**What is being asked:** From the first line of the entries below through the line holding "Nog geen account?", write out every line exactly, please, and leave out the pictures.
Segment Open
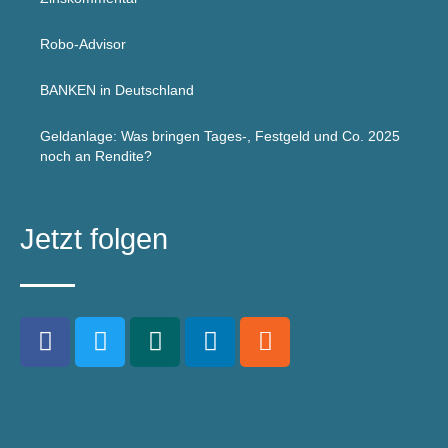
Robo-Advisor
BANKEN in Deutschland
Geldanlage: Was bringen Tages-, Festgeld und Co. 2025
noch an Rendite?
Jetzt folgen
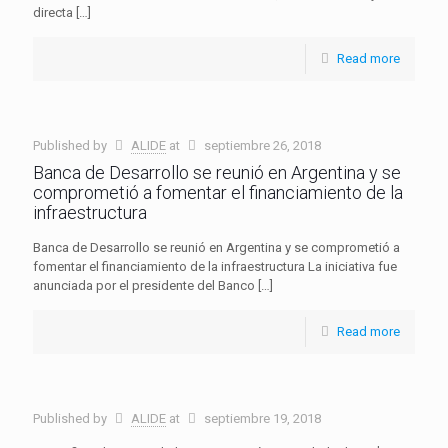
directa
[…]
Read more
Published by
ALIDE
at
septiembre 26, 2018
Banca de Desarrollo se reunió en Argentina y se
comprometió a fomentar el financiamiento de la
infraestructura
Banca de Desarrollo se reunió en Argentina y se comprometió a
fomentar el financiamiento de la infraestructura La iniciativa fue
anunciada por el presidente del Banco
[…]
Read more
Published by
ALIDE
at
septiembre 19, 2018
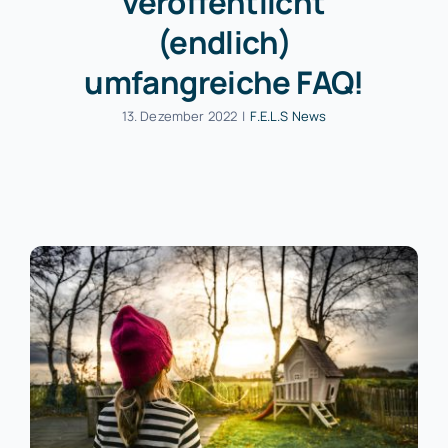
veröffentlicht
(endlich)
umfangreiche FAQ!
13. Dezember 2022
|
F.E.L.S News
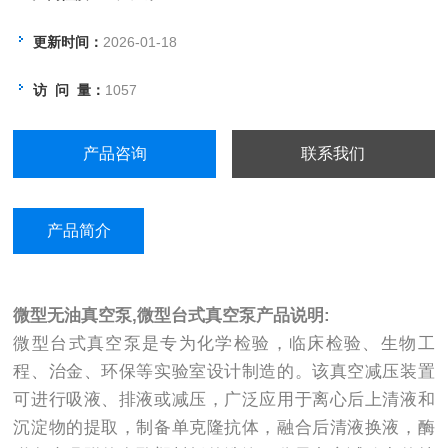
吸附的多孔塑料板的洗涤，分子杂交试
验中的抽滤点样，用于分光度计(有流动
更新时间：
2026-01-18
池装置的)或各种生化分析仪作快速抽
访 问 量：
1057
液，还可取代水流冲击减压的玻璃水
泵。
产品咨询
联系我们
产品简介
微型无油真空泵,微型台式真空泵产品说明:
微型台式真空泵是专为化学检验，临床检验、生物工
程、治金、环保等实验室设计制造的。该真空减压装置
可进行吸液、排液或减压，广泛应用于离心后上清液和
沉淀物的提取，制备单克隆抗体，融合后清液换液，酶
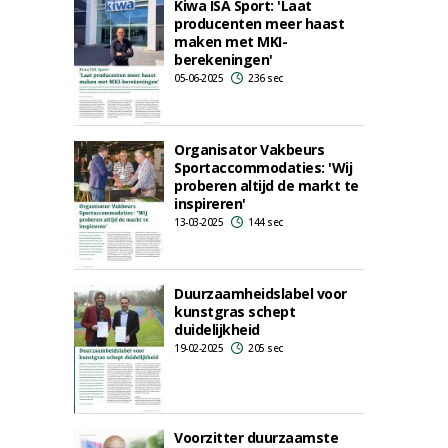
Kiwa ISA Sport: 'Laat
producenten meer haast
maken met MKI-
berekeningen'
05-06-2025
236 sec
Organisator Vakbeurs
Sportaccommodaties: 'Wij
proberen altijd de markt te
inspireren'
13-03-2025
144 sec
Duurzaamheidslabel voor
kunstgras schept
duidelijkheid
19-02-2025
205 sec
Voorzitter duurzaamste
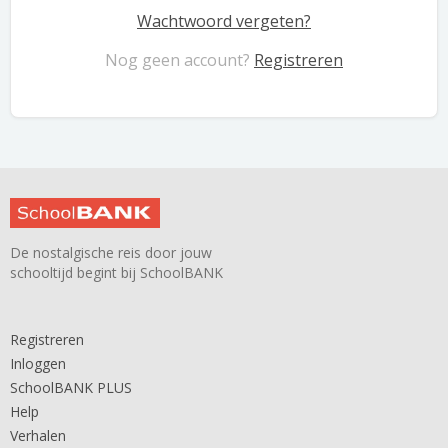
Wachtwoord vergeten?
Nog geen account?
Registreren
De nostalgische reis door jouw
schooltijd begint bij SchoolBANK
Registreren
Inloggen
SchoolBANK PLUS
Help
Verhalen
Segment Closed
**Result of the exercise:**
Robo-Advisor
BANKEN in Deutschland
Geldanlage: Was bringen Tages-, Festgeld und Co. 2025
noch an Rendite?
Jetzt folgen
directa
[…]
Read more
Published by
ALIDE
at
septiembre 26, 2018
Banca de Desarrollo se reunió en Argentina y se
comprometió a fomentar el financiamiento de la
infraestructura
Banca de Desarrollo se reunió en Argentina y se comprometió a
fomentar el financiamiento de la infraestructura La iniciativa fue
anunciada por el presidente del Banco
[…]
Read more
Published by
ALIDE
at
septiembre 19, 2018
veröffentlicht
(endlich)
umfangreiche FAQ!
13. Dezember 2022
|
F.E.L.S News
吸附的多孔塑料板的洗涤，分子杂交试
验中的抽滤点样，用于分光度计(有流动
更新时间：
2026-01-18
池装置的)或各种生化分析仪作快速抽
访 问 量：
1057
液，还可取代水流冲击减压的玻璃水
泵。
产品咨询
联系我们
产品简介
微型无油真空泵,微型台式真空泵产品说明:
微型台式真空泵是专为化学检验，临床检验、生物工
程、治金、环保等实验室设计制造的。该真空减压装置
可进行吸液、排液或减压，广泛应用于离心后上清液和
沉淀物的提取，制备单克隆抗体，融合后清液换液，酶
Kiwa ISA Sport: 'Laat
producenten meer haast
maken met MKI-
berekeningen'
05-06-2025
236 sec
Organisator Vakbeurs
Sportaccommodaties: 'Wij
proberen altijd de markt te
inspireren'
13-03-2025
144 sec
Duurzaamheidslabel voor
kunstgras schept
duidelijkheid
19-02-2025
205 sec
Voorzitter duurzaamste
Wachtwoord vergeten?
Nog geen account?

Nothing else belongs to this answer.